WIKIMEDIA, WALKNBOSTONW. Scott Harkonen, the former CEO of InterMune, is spending his days confined to his home in San Francisco as part of a six-month penalty for exaggerating the benefits of the firm’s interferon gamma drug Actimmune in a press release. As any reporter can attest, press releases often overstate the importance of a molecule or a scientific finding, but to jail the source of a statement is exceptional. “If you applied this rule to scientists, a sizable proportion of them might be in jail today,” Steven Goodman, a pediatrician and biostatistician at Stanford University, told The Washington Post.

The Post this week took a deep dive into Harkonen's actions and their potential implications as his lawyers appeal his case to the Supreme Court. It all began more than a decade ago, when the company was testing its drug for the fatal lung disease, idiopathic pulmonary fibrosis...

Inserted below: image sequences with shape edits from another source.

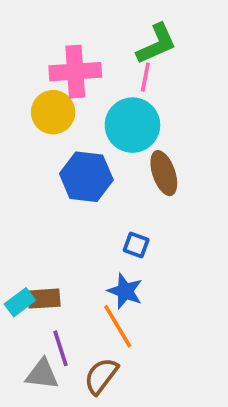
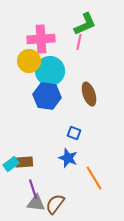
cyan circle: (132, 125) -> (50, 71), moved
orange line: (118, 326) -> (94, 178), moved
gray triangle: (42, 374) -> (36, 203), moved

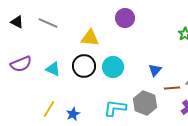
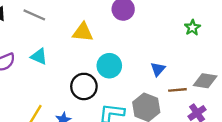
black circle: (84, 66) -> (84, 86), moved
cyan triangle: (53, 69) -> (39, 56), moved

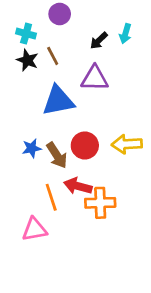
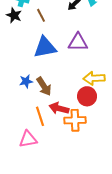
black star: (27, 60) -> (14, 15), moved
purple triangle: (95, 78) -> (78, 42), moved
red circle: (85, 145) -> (87, 96), moved

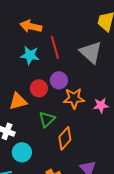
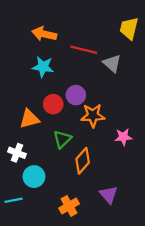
red line: (55, 47) -> (84, 50), moved, turned -60
gray triangle: (91, 52) -> (112, 63), size x0.7
pink star: (101, 105) -> (123, 137), moved

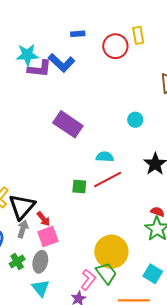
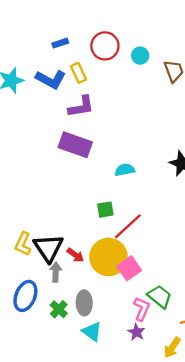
yellow rectangle: (138, 35) -> (78, 73), moved
purple L-shape: (39, 69) -> (81, 107), moved
cyan circle: (135, 120) -> (140, 56), moved
red line: (108, 179) -> (128, 226), moved
pink square: (48, 237) -> (129, 268), moved
yellow circle: (111, 252) -> (109, 257), moved

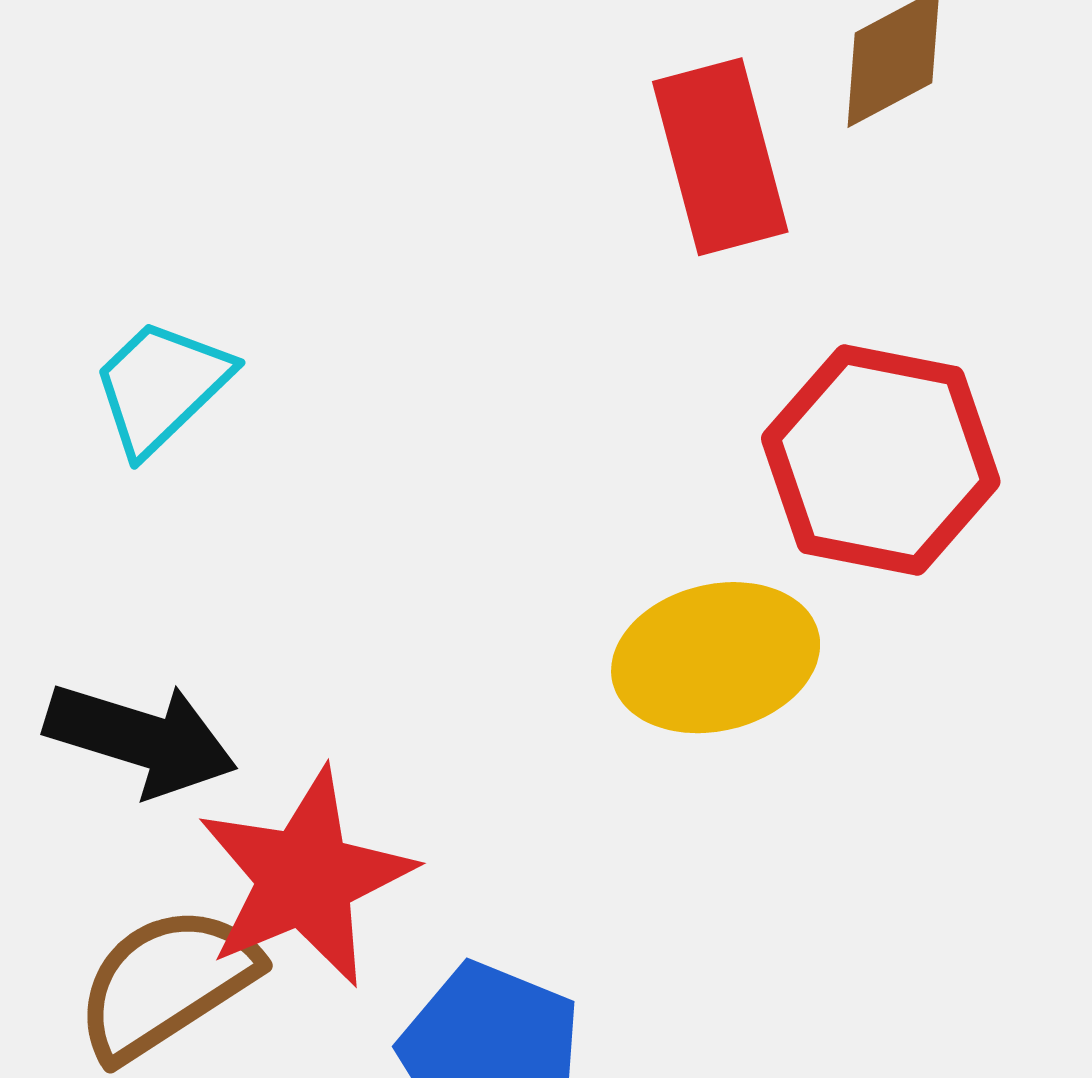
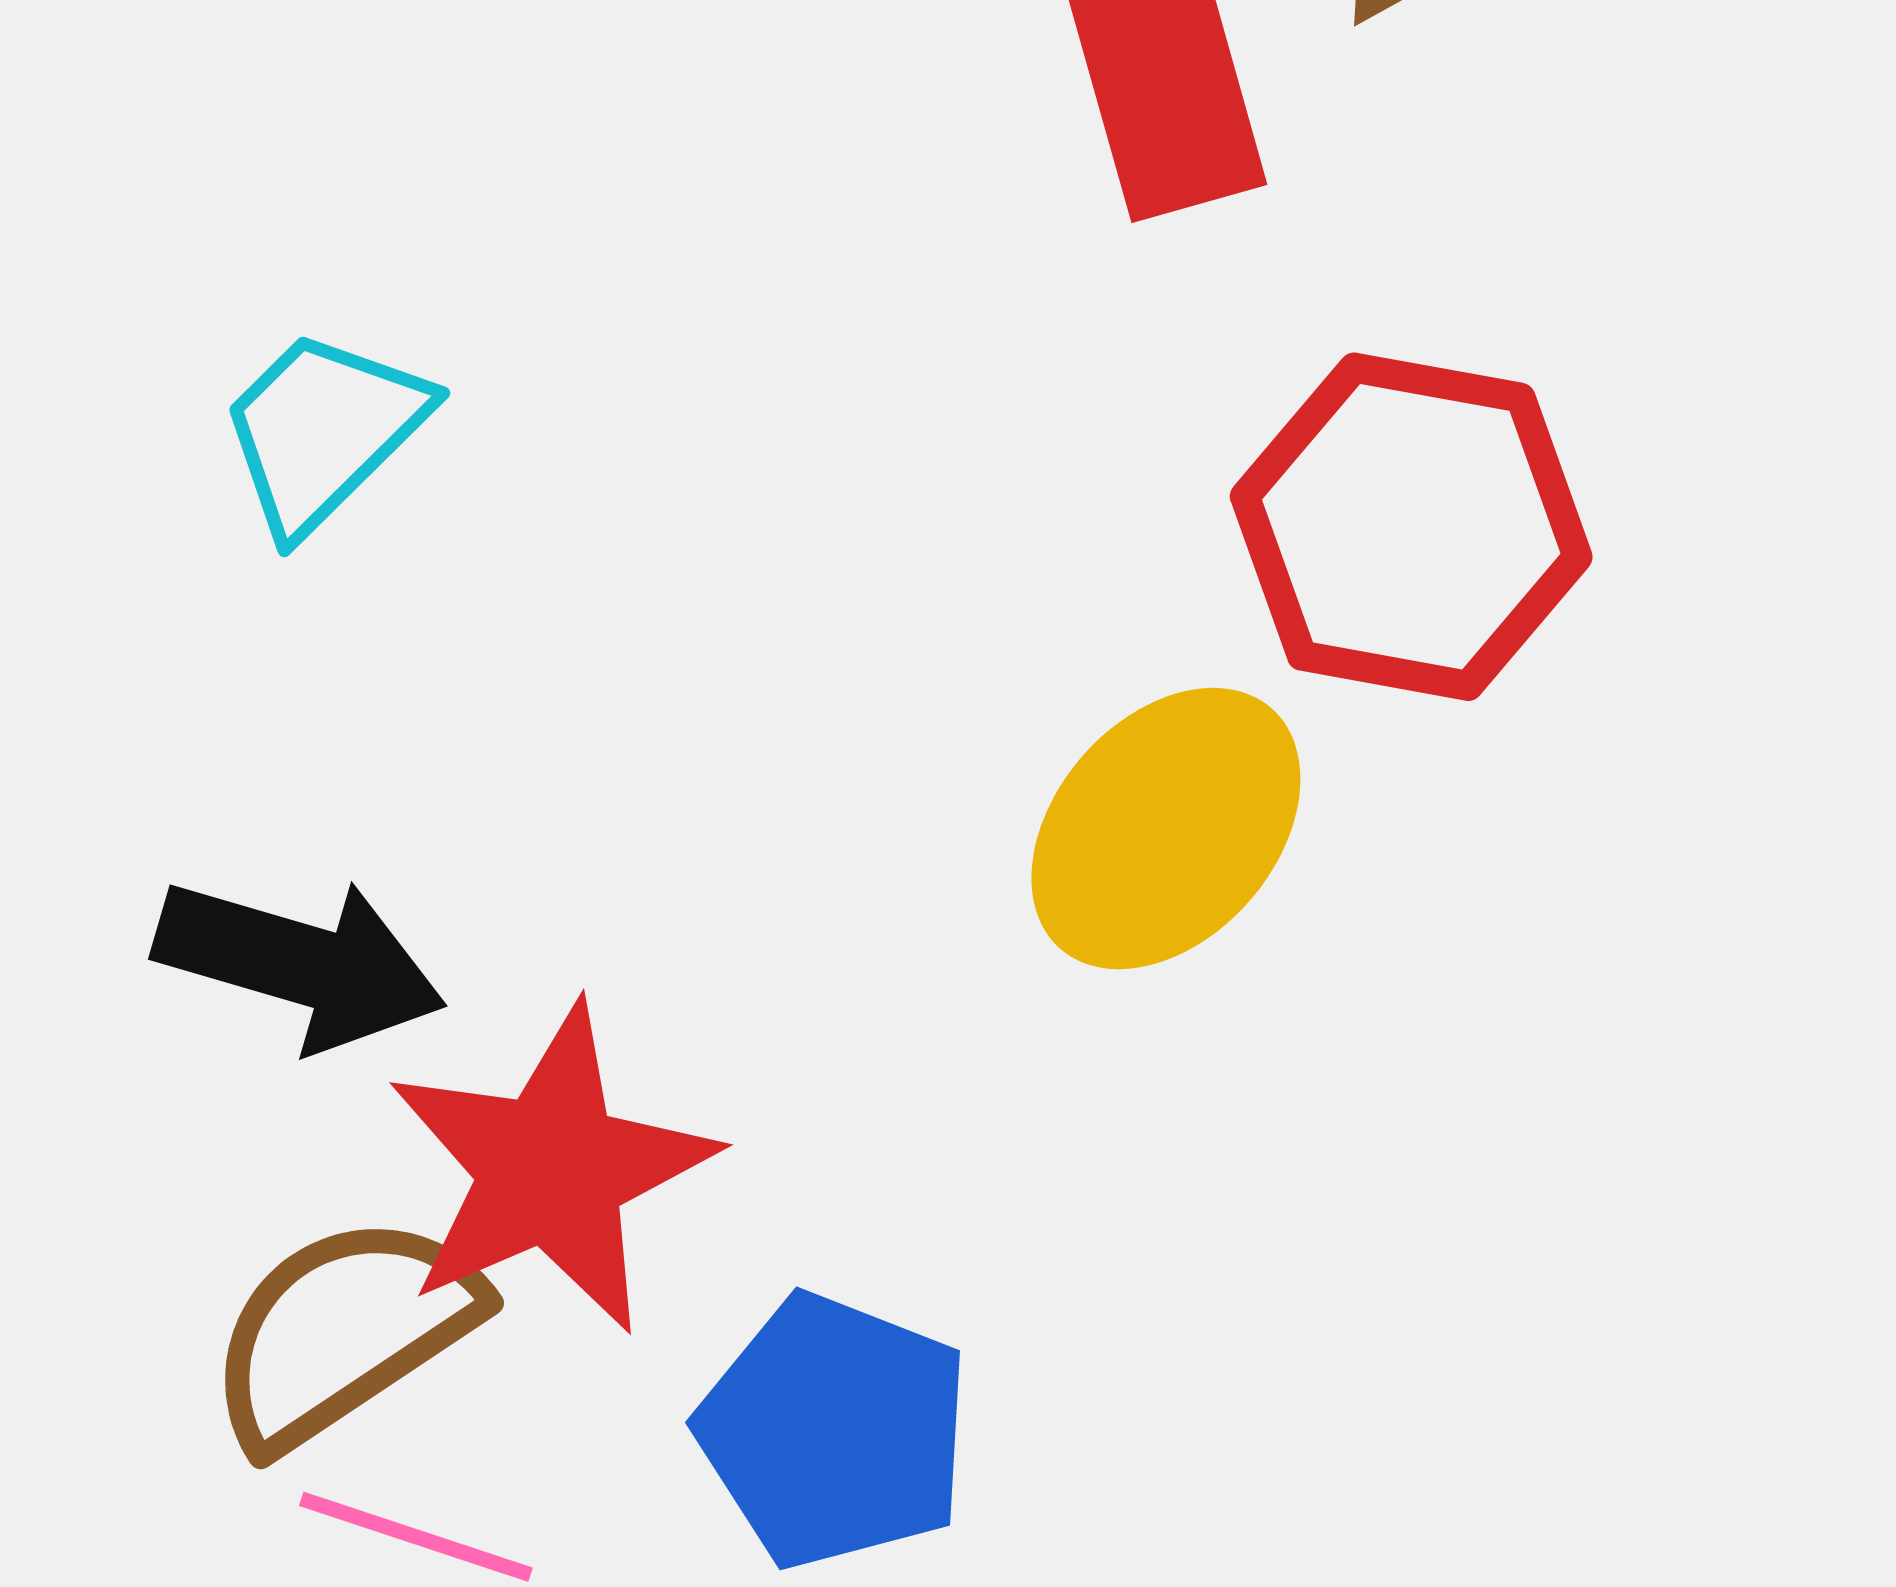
yellow ellipse: (716, 658) -> (1166, 829), turned -34

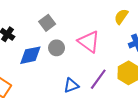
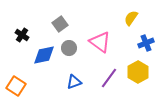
blue triangle: (71, 85) -> (74, 82), moved

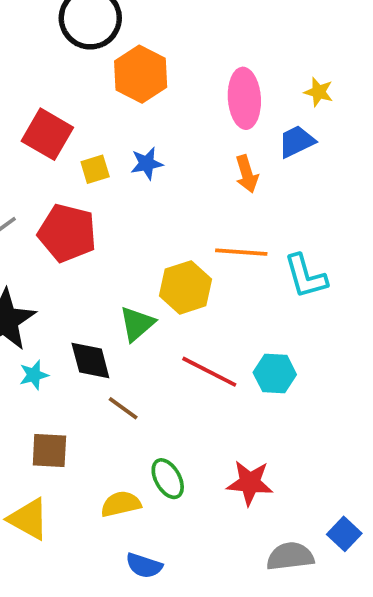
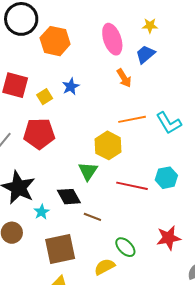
brown square: (49, 451) -> (60, 249), size x1.5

The problem, the courts found, is that Harkonen focused on the latter, subgroup result without stating that it came from a post hoc analysis. “What’s unusual is that everything in the press release was correct. What was lacking, the prosecutor, jury, judge and appeals court concluded, was context,” according to The Post.

In a post at his blog, Derek Lowe asked obvious questions prompted by Harkonen's conviction: “What can you say in a press release about a clinical trial?. . . Is there some point where you've clearly crossed the line into fraud, or are all these things just varying interpretations of scientific data?” Time will tell whether the case is taken up by the high court, and whether those questions and others will be answered.